*** Dataset records Section Begins ***
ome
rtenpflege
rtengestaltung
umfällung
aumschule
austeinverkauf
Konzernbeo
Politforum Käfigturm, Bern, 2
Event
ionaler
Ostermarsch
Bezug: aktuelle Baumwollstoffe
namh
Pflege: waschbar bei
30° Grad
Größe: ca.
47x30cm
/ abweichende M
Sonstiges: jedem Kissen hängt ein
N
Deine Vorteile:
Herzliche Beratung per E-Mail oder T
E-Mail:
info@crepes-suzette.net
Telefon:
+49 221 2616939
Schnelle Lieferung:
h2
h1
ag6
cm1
*** Dataset records Section Ends ***
*** Dataset records Section Begins ***
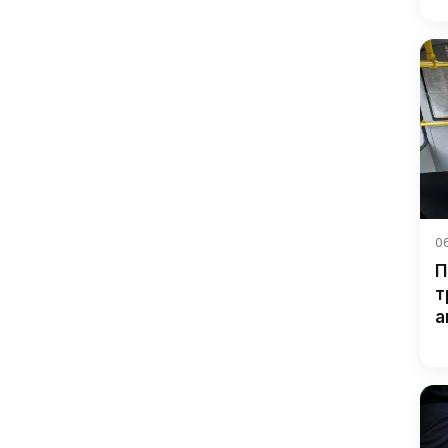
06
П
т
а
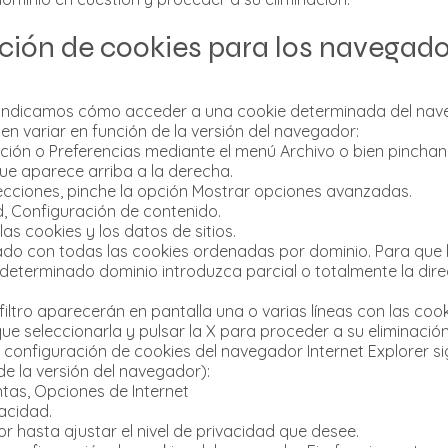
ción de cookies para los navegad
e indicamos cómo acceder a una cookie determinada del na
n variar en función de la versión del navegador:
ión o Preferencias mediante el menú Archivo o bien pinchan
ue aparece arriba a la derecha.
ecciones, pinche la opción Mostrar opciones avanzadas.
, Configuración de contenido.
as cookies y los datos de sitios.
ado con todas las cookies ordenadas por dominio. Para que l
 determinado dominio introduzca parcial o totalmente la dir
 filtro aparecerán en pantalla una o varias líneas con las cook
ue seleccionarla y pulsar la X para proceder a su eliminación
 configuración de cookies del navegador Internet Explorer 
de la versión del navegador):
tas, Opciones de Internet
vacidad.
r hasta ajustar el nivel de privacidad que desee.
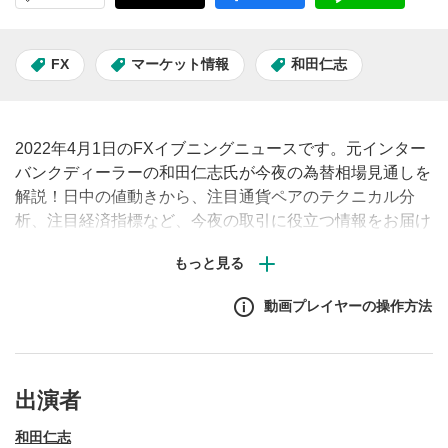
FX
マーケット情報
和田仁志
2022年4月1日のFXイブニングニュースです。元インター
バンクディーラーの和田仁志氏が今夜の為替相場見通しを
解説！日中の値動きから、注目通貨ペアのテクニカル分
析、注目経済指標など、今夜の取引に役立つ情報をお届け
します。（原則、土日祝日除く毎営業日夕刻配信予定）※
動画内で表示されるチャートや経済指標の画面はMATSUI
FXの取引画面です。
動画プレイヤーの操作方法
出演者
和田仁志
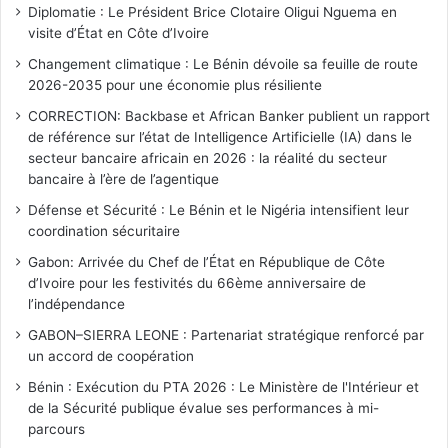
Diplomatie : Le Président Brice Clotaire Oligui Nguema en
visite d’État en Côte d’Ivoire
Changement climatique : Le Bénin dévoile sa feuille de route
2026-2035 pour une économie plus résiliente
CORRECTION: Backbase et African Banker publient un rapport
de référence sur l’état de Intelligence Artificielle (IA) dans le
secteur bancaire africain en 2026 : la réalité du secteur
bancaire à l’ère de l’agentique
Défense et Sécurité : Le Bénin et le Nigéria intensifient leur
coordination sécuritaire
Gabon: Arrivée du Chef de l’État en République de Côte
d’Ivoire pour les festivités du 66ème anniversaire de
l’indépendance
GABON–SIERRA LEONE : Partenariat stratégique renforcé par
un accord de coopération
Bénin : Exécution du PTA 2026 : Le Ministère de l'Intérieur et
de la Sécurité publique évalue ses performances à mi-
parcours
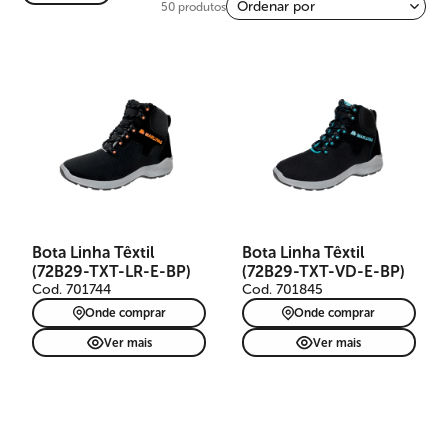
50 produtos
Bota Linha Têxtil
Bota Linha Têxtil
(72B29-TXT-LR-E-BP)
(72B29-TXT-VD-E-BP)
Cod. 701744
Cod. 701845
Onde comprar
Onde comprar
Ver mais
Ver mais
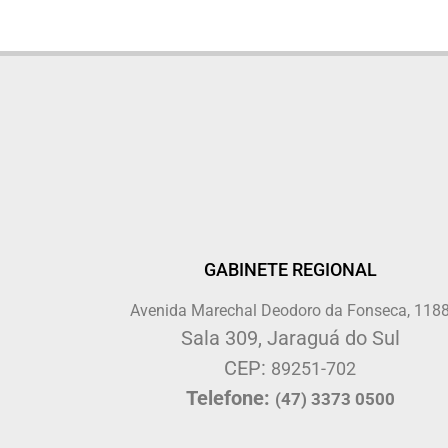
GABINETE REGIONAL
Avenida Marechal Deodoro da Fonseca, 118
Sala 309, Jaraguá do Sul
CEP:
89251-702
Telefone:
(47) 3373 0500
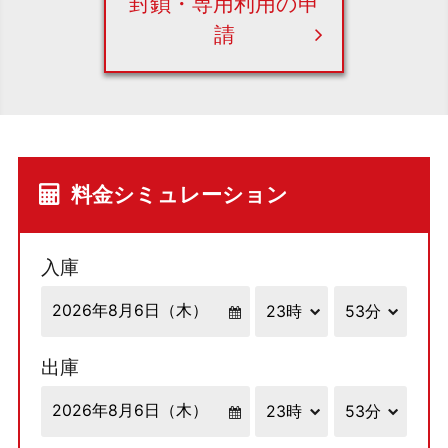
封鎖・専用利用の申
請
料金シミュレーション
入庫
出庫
*** Dataset records Section Ends ***
**Activity**
What lines in the material above include "versión"? Copy every one of them.

**Solution to the exercise**
n variar en función de la versión del navegador:
de la versión del navegador):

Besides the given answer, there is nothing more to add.